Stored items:
--- START ---
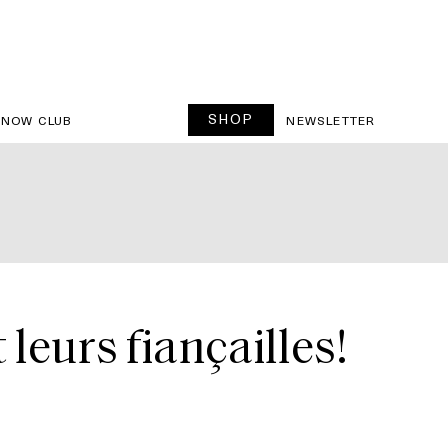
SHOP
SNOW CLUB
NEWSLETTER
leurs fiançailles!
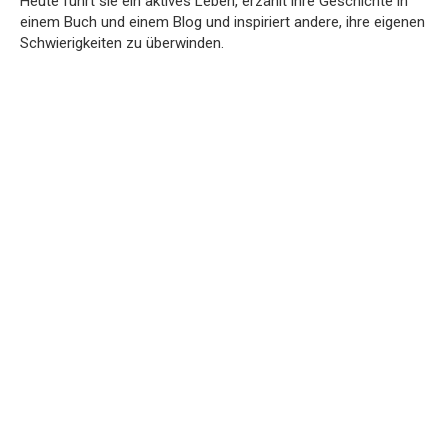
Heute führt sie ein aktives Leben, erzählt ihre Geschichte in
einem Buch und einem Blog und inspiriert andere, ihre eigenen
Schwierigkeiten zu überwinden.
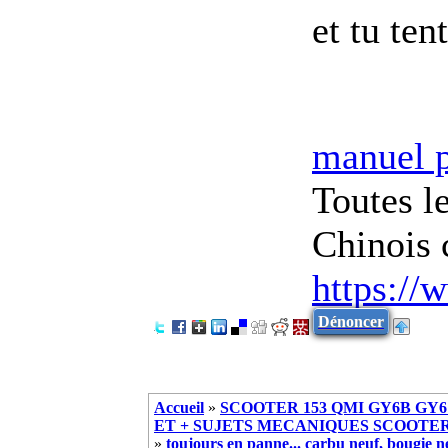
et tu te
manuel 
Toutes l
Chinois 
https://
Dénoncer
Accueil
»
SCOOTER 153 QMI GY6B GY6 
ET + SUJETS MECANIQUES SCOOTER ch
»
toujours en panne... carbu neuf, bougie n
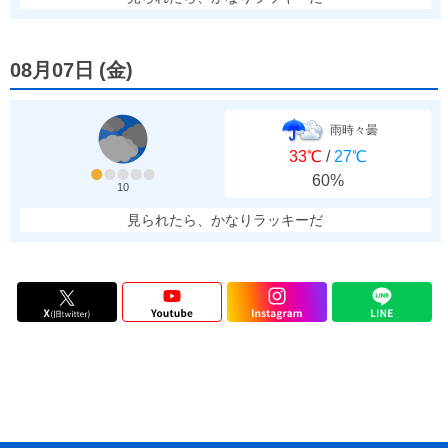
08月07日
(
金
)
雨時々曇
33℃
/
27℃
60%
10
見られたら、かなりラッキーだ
--- END ---
--- START ---
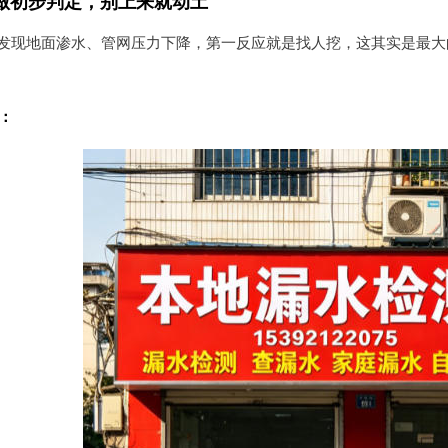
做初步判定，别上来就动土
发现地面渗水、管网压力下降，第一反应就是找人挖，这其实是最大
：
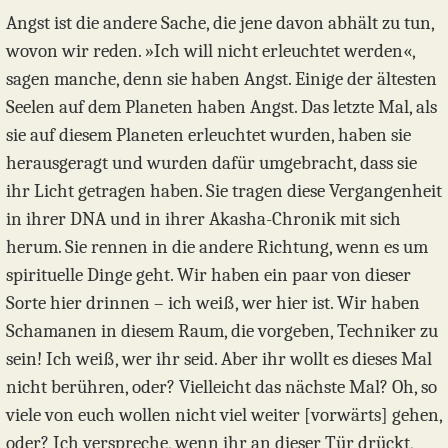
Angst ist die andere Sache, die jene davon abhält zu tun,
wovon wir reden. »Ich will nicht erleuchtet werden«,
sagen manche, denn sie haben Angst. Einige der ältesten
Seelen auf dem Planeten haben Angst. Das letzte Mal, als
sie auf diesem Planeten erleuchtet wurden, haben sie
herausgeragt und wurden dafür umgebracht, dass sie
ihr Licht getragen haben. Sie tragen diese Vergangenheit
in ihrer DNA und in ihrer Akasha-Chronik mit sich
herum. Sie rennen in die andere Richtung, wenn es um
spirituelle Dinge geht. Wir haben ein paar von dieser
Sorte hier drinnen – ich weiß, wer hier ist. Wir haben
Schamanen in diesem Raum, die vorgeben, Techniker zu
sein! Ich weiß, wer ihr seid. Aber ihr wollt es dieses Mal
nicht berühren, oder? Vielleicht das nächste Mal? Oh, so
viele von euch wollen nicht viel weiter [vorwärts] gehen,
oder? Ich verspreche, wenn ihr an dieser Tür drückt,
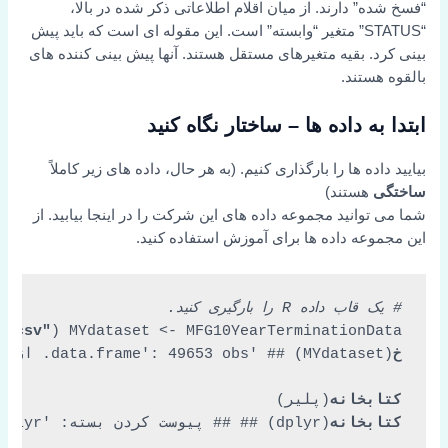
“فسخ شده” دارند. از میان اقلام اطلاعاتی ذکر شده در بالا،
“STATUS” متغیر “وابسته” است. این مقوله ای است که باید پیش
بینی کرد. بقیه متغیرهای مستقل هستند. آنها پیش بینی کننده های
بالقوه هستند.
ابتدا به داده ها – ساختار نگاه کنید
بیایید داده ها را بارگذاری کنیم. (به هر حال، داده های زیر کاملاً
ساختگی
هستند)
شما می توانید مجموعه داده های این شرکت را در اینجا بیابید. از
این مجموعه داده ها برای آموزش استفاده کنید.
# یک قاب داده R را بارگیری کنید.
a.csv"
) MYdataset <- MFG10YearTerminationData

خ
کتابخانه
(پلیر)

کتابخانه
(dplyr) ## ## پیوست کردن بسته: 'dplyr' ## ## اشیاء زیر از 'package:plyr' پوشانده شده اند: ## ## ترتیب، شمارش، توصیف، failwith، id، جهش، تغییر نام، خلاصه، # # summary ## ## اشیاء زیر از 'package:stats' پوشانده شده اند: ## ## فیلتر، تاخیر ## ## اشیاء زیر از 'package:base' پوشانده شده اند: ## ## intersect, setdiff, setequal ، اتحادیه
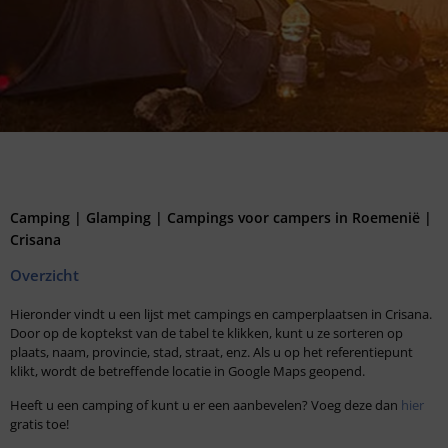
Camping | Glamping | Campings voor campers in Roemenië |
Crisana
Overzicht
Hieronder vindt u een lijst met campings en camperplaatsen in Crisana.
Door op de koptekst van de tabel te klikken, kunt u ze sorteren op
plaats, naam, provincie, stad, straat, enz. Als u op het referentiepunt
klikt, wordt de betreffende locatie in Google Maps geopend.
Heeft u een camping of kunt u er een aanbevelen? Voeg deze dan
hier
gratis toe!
--- END ---
--- START ---
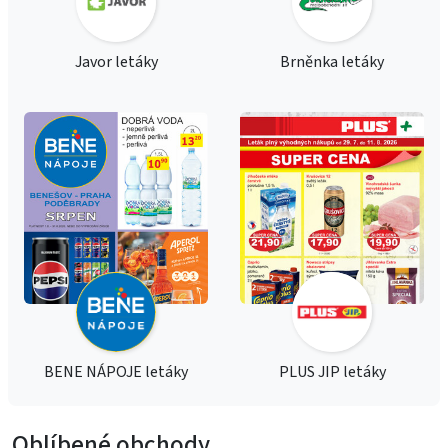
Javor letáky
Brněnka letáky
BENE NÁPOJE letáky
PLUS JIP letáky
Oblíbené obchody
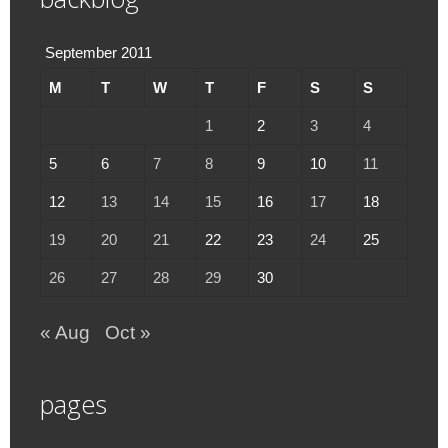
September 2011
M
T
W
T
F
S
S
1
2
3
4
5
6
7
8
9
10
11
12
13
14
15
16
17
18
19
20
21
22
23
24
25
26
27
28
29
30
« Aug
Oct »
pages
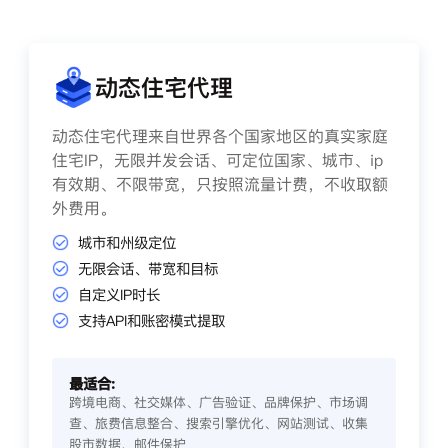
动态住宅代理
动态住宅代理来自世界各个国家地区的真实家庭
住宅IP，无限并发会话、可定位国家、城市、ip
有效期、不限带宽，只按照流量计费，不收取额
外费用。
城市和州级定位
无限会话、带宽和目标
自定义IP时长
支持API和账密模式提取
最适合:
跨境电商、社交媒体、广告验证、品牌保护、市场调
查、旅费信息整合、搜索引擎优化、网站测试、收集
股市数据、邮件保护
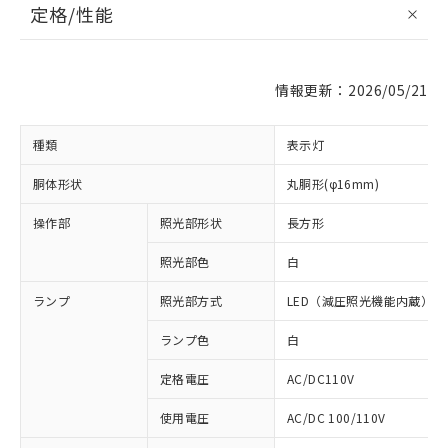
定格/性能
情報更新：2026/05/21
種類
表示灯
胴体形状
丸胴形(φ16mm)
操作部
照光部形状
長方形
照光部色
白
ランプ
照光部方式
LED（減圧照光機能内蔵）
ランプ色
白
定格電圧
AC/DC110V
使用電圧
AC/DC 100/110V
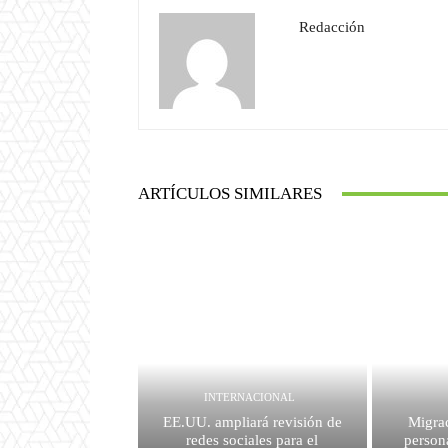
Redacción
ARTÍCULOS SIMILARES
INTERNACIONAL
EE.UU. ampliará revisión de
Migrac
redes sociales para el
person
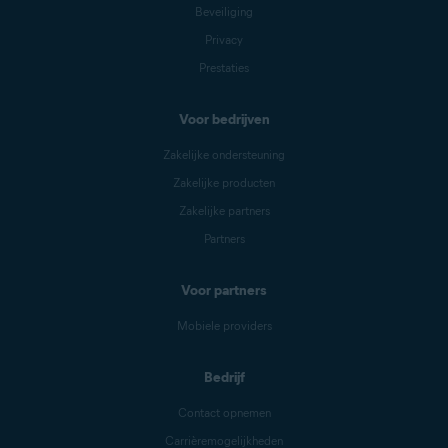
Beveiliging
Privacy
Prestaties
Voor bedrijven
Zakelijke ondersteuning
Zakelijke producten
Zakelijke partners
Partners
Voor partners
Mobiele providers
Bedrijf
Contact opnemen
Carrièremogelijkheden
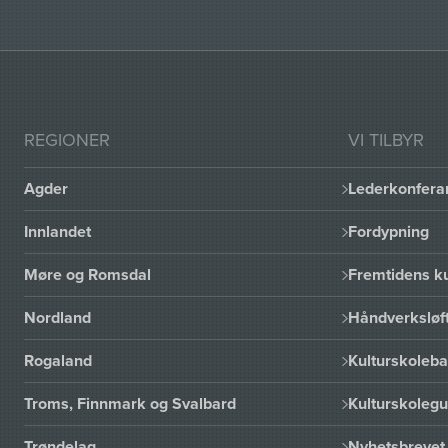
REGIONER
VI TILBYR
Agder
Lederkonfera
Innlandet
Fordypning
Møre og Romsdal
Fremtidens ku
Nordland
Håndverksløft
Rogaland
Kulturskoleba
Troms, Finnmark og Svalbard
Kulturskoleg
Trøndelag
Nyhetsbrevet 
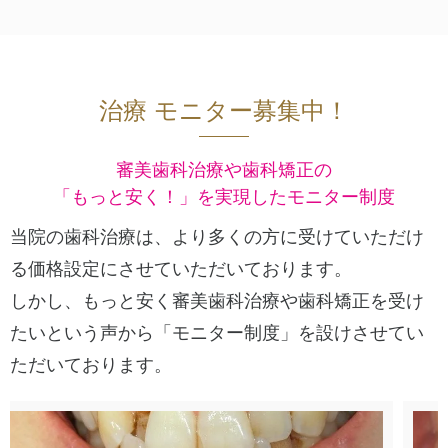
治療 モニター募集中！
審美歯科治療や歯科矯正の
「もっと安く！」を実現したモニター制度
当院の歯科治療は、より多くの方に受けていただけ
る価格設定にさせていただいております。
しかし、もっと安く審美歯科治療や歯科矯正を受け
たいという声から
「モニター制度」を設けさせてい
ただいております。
--- END ---
-- REQUIRED ACTION --
Only the lines above starting with the line with "Beveiliging" and going on through the line with "審美歯科治療や歯科矯正の" belong in the answer; repeat them exactly, minus any picture.

-- ANSWER TO THE EXERCISE --
Beveiliging
Privacy
Prestaties
Voor bedrijven
Zakelijke ondersteuning
Zakelijke producten
Zakelijke partners
Partners
Voor partners
Mobiele providers
Bedrijf
Contact opnemen
Carrièremogelijkheden
REGIONER
VI TILBYR
Agder
Lederkonfera
Innlandet
Fordypning
Møre og Romsdal
Fremtidens ku
Nordland
Håndverksløft
Rogaland
Kulturskoleba
Troms, Finnmark og Svalbard
Kulturskoleg
Trøndelag
Nyhetsbrevet 
治療 モニター募集中！
審美歯科治療や歯科矯正の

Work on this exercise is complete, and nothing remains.